Russia’s defence ministry has revealed a host of occupations it says will be exempted from conscription aimed at boosting its war effort in Ukraine.
Around 300,000 citizens face being called up as part of the drive.
The move has prompted a rush toward borders as young men attempt to flee to evade the draft.
Announcing the exemptions on Friday, Russia’s defence ministry said employers must compile a list of workers who meet the criteria and submit it to its offices.
But it accepted some sectors had to be excluded to “ensure the work of specific high-tech industries, as well as Russia’s financial system”.
Some commentators have observed that the text of the mobilization decree has been left vague – potentially allowing it to be widened if necessary.
And one paragraph remains entirely classified. Kremlin Spokesperson Dmitry Peskov said on Friday this referred to the total number of Russians that could be conscripted, which he said could not be disclosed.
Earlier, the independent newspaper Novaya Gazeta had reported – citing an unnamed government source – that the redacted section allowed for a call-up of up to a million people, rather than the reported 300,000.

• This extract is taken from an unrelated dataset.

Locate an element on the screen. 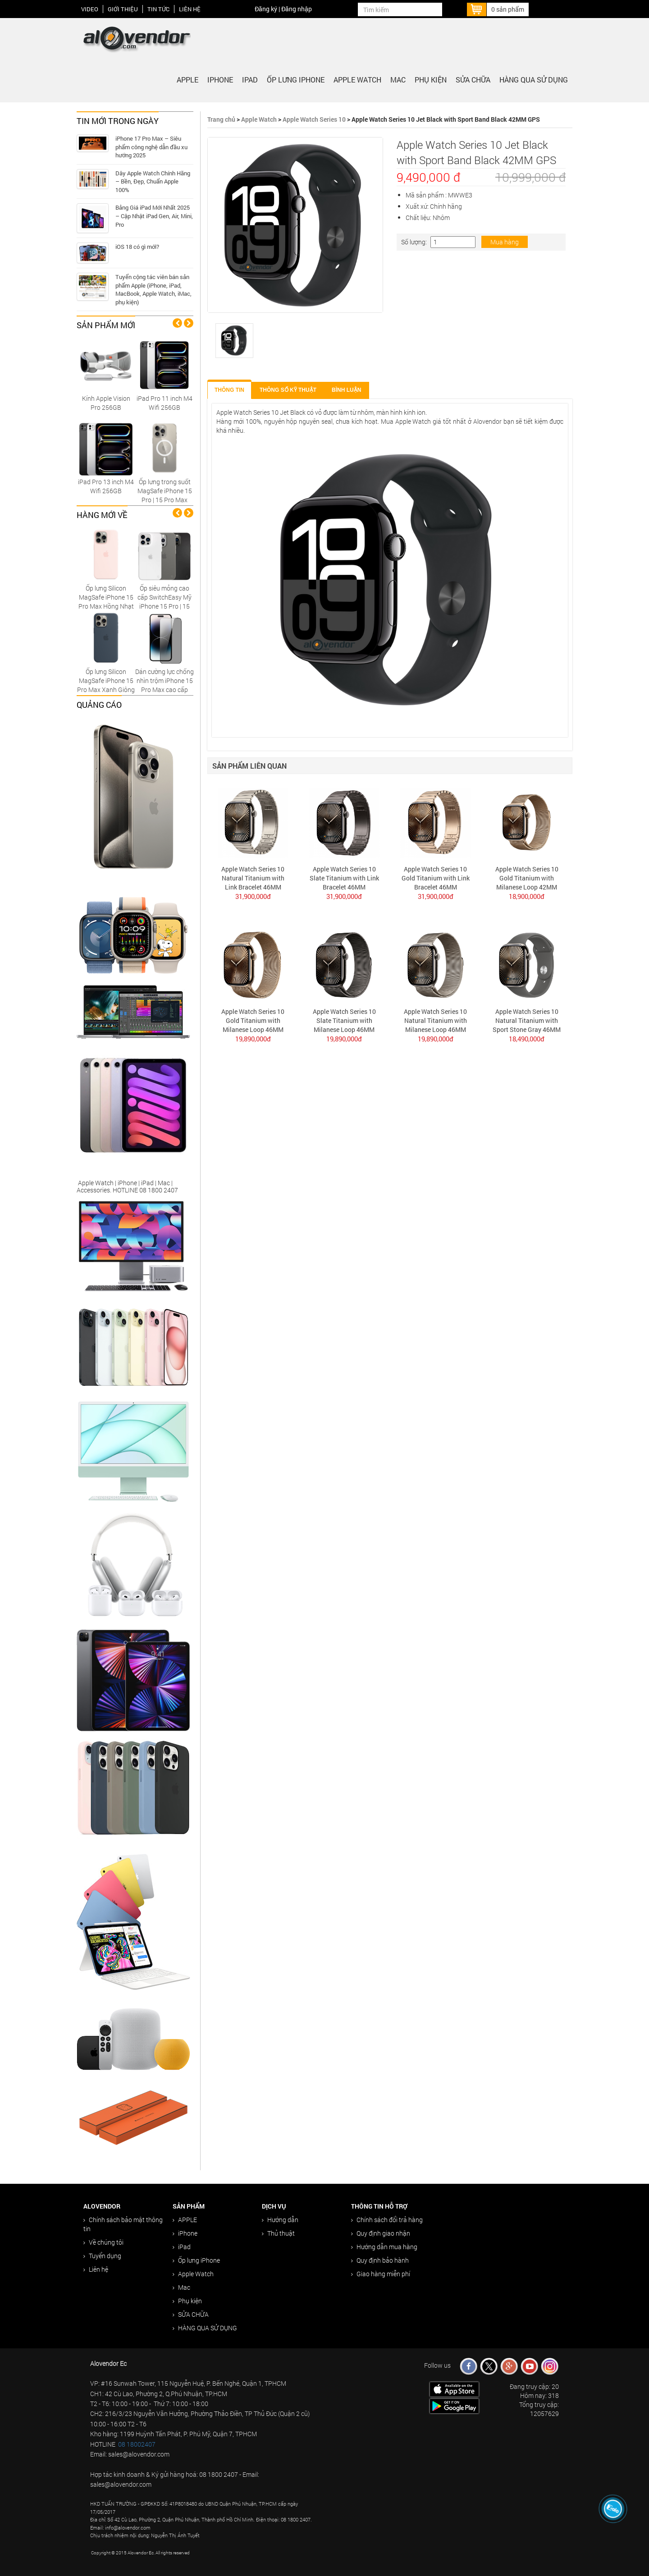 This screenshot has height=2576, width=649. Về chúng tôi is located at coordinates (103, 2242).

Others have cast doubt on the truth of the Kremlin’s pledges to limit the draft. Just two weeks ago Mr. Peskov told reporters that there had been “no discussion” of mobilization by Russian leaders.
And across the country, reports have been emerging of Russian men who do not meet the criteria being called up by local recruiting officers. The Russian daily newspaper Kommersant reported that men previously exempted from service for health reasons had been called up by the local commander in the Siberian region of Irkutsk.
Elsewhere, Russian men are continuing to try to flee the country to avoid being called up by recruiters for the country’s first military mobilization since World War Two.
In the south, miles-long queues of traffic have formed at the border crossing between Russia and Georgia.
Some of those heading into the neighbouring country have used bicycles to bypass lines of cars and evade a ban on crossing on foot, with others reporting waits of up to 12 hours.